WORK REQUIRED: Every line in the data below that includes "Dreamtime" belongs in the answer, copied as it stands.

MATERIAL SUPPLIED:
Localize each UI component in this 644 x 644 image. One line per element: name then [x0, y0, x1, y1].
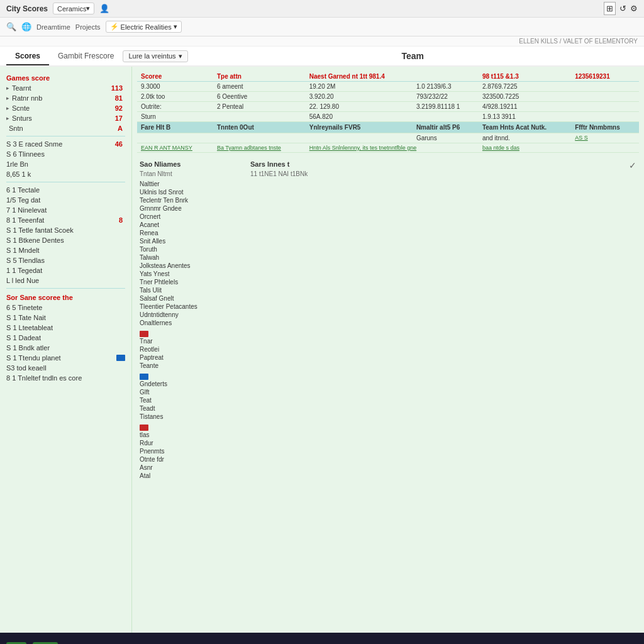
name-item[interactable]: Tistanes — [140, 413, 235, 421]
sidebar-item-tearnt[interactable]: ▸ Tearnt 113 — [0, 83, 131, 93]
col-1235: 1235619231 — [571, 72, 639, 82]
main-layout: Games score ▸ Tearnt 113 ▸ Ratnr nnb 81 … — [0, 67, 644, 633]
sidebar-item-tlinnees[interactable]: S 6 Tlinnees — [0, 149, 131, 159]
table-row: Sturn 56A.820 1.9.13 3911 — [137, 112, 639, 122]
checkmark-icon[interactable]: ✓ — [629, 160, 636, 170]
globe-icon[interactable]: 🌐 — [21, 22, 31, 31]
top-nav-right: ⊞ ↺ ⚙ — [604, 2, 638, 15]
sidebar-item-bndk[interactable]: S 1 Bndk atler — [0, 343, 131, 353]
tab-bar: Scores Gambit Frescore Lure la vreintus … — [0, 47, 644, 67]
sidebar-item-snturs[interactable]: ▸ Snturs 17 — [0, 113, 131, 123]
name-item[interactable]: Tnar — [140, 337, 235, 345]
sidebar-item-1rle[interactable]: 1rle Bn — [0, 159, 131, 169]
sidebar-item-tegedat[interactable]: 1 1 Tegedat — [0, 265, 131, 275]
name-item[interactable]: Onaltlernes — [140, 319, 235, 327]
sidebar-item-btkene[interactable]: S 1 Btkene Dentes — [0, 235, 131, 245]
main-data-table: Scoree Tpe attn Naest Garned nt 1tt 981.… — [137, 72, 639, 153]
second-nav: 🔍 🌐 Dreamtime Projects ⚡ Electric Realit… — [0, 18, 644, 36]
flag-section-1 — [140, 331, 235, 337]
sidebar-item-eraced[interactable]: S 3 E raced Snme 46 — [0, 139, 131, 149]
name-item[interactable]: Uklnis lsd Snrot — [140, 188, 235, 196]
name-item[interactable]: Orcnert — [140, 213, 235, 221]
sidebar-item-scnte[interactable]: ▸ Scnte 92 — [0, 103, 131, 113]
electric-icon: ⚡ — [110, 23, 119, 31]
name-item[interactable]: Paptreat — [140, 353, 235, 362]
fast-forward-button[interactable]: ▶▶ — [33, 642, 58, 645]
table-row: 2.0tk too 6 Oeentive 3.920.20 793/232/22… — [137, 92, 639, 102]
name-item[interactable]: Talwah — [140, 253, 235, 262]
col-98t: 98 t115 &1.3 — [479, 72, 571, 82]
sidebar-item-tinetete[interactable]: 6 5 Tinetete — [0, 303, 131, 313]
sidebar-item-ttendu[interactable]: S 1 Ttendu planet — [0, 353, 131, 363]
name-item[interactable]: Asnr — [140, 464, 235, 472]
sidebar-item-tlendlas[interactable]: S 5 Tlendlas — [0, 255, 131, 265]
sidebar-item-ratnr[interactable]: ▸ Ratnr nnb 81 — [0, 93, 131, 103]
electric-realities-dropdown[interactable]: ⚡ Electric Realities ▾ — [106, 21, 182, 33]
search-icon[interactable]: 🔍 — [6, 22, 16, 31]
names-right-panel: Sars lnnes t 11 t1NE1 NAI t1BNk ✓ — [248, 158, 639, 482]
sidebar-item-mndelt[interactable]: S 1 Mndelt — [0, 245, 131, 255]
play-button[interactable]: ▶ — [6, 642, 26, 645]
sidebar-item-tegdat[interactable]: 1/5 Teg dat — [0, 195, 131, 205]
games-score-title: Games score — [0, 72, 131, 83]
name-item[interactable]: Glft — [140, 388, 235, 396]
sidebar-item-tnleltef[interactable]: 8 1 Tnleltef tndln es core — [0, 373, 131, 383]
name-item[interactable]: Jolksteas Anentes — [140, 262, 235, 270]
name-item[interactable]: Grnnmr Gndee — [140, 204, 235, 213]
sidebar-item-tod[interactable]: S3 tod keaell — [0, 363, 131, 373]
settings-icon[interactable]: ⚙ — [630, 4, 638, 13]
name-item[interactable]: Snit Alles — [140, 237, 235, 245]
name-item[interactable]: Otnte fdr — [140, 455, 235, 464]
name-item[interactable]: Atal — [140, 472, 235, 480]
tab-gambit[interactable]: Gambit Frescore — [49, 48, 123, 65]
name-item[interactable]: Tals Ulit — [140, 286, 235, 294]
sidebar-item-lteetableat[interactable]: S 1 Lteetableat — [0, 323, 131, 333]
name-item[interactable]: Teat — [140, 396, 235, 404]
name-item[interactable]: Acanet — [140, 221, 235, 229]
stars-subtitle: 11 t1NE1 NAI t1BNk — [250, 170, 308, 177]
sidebar-item-tetle[interactable]: S 1 Tetle fantat Scoek — [0, 225, 131, 235]
name-item[interactable]: Teadt — [140, 404, 235, 413]
dreamtime-link[interactable]: Dreamtime — [36, 23, 70, 31]
flag-blue-icon2 — [140, 374, 148, 380]
flag-blue-icon — [116, 355, 125, 361]
sidebar-item-tectale[interactable]: 6 1 Tectale — [0, 185, 131, 195]
name-item[interactable]: Toruth — [140, 245, 235, 253]
sidebar-item-tate[interactable]: S 1 Tate Nait — [0, 313, 131, 323]
sidebar-item-lled[interactable]: L l led Nue — [0, 275, 131, 286]
name-item[interactable]: Renea — [140, 229, 235, 237]
refresh-icon[interactable]: ↺ — [619, 4, 626, 13]
sidebar-item-ninelevat[interactable]: 7 1 Ninelevat — [0, 205, 131, 215]
name-item[interactable]: Gndeterts — [140, 380, 235, 388]
sidebar-item-865[interactable]: 8,65 1 k — [0, 169, 131, 179]
name-item[interactable]: Tner Phtlelels — [140, 278, 235, 286]
name-item[interactable]: Teante — [140, 362, 235, 370]
breadcrumb: ELLEN KILLS / VALET OF ELEMENTORY — [0, 36, 644, 47]
tab-lure-dropdown[interactable]: Lure la vreintus ▾ — [123, 50, 187, 62]
left-sidebar: Games score ▸ Tearnt 113 ▸ Ratnr nnb 81 … — [0, 67, 132, 633]
person-icon[interactable]: 👤 — [99, 4, 109, 13]
names-section: Sao Nliames Tntan Nltmt Nalttier Uklnis … — [137, 158, 639, 482]
sor-sane-title: Sor Sane scoree the — [0, 291, 131, 303]
projects-link[interactable]: Projects — [75, 23, 101, 31]
name-item[interactable]: Salsaf Gnelt — [140, 294, 235, 303]
name-item[interactable]: Yats Ynest — [140, 270, 235, 278]
stars-title: Sars lnnes t — [250, 160, 308, 168]
name-item[interactable]: Nalttier — [140, 180, 235, 188]
sidebar-item-teeenfat[interactable]: 8 1 Teeenfat 8 — [0, 215, 131, 225]
sidebar-item-dadeat[interactable]: S 1 Dadeat — [0, 333, 131, 343]
grid-icon[interactable]: ⊞ — [604, 2, 616, 15]
name-item[interactable]: Pnenmts — [140, 447, 235, 455]
name-item[interactable]: Reotlei — [140, 345, 235, 353]
name-item[interactable]: tlas — [140, 431, 235, 439]
name-item[interactable]: Udntntidtenny — [140, 311, 235, 319]
col-empty — [413, 72, 479, 82]
ceramics-dropdown[interactable]: Ceramics ▾ — [53, 3, 94, 14]
name-item[interactable]: Rdur — [140, 439, 235, 447]
name-item[interactable]: Teclentr Ten Bnrk — [140, 196, 235, 204]
tab-scores[interactable]: Scores — [6, 48, 49, 65]
sidebar-item-sntn[interactable]: Sntn A — [0, 123, 131, 133]
names-left-panel: Sao Nliames Tntan Nltmt Nalttier Uklnis … — [137, 158, 238, 482]
name-item[interactable]: Tleentier Petacantes — [140, 303, 235, 311]
tntan-subtitle: Tntan Nltmt — [140, 170, 235, 177]
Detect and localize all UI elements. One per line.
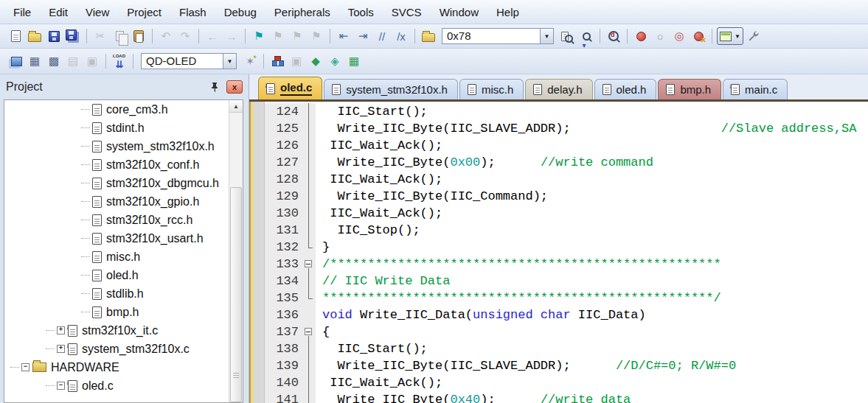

REPLY:
second-nav: 🔍 🌐 Dreamtime Projects ⚡ Electric Realit… — [0, 18, 644, 36]
dreamtime-link[interactable]: Dreamtime — [36, 23, 70, 31]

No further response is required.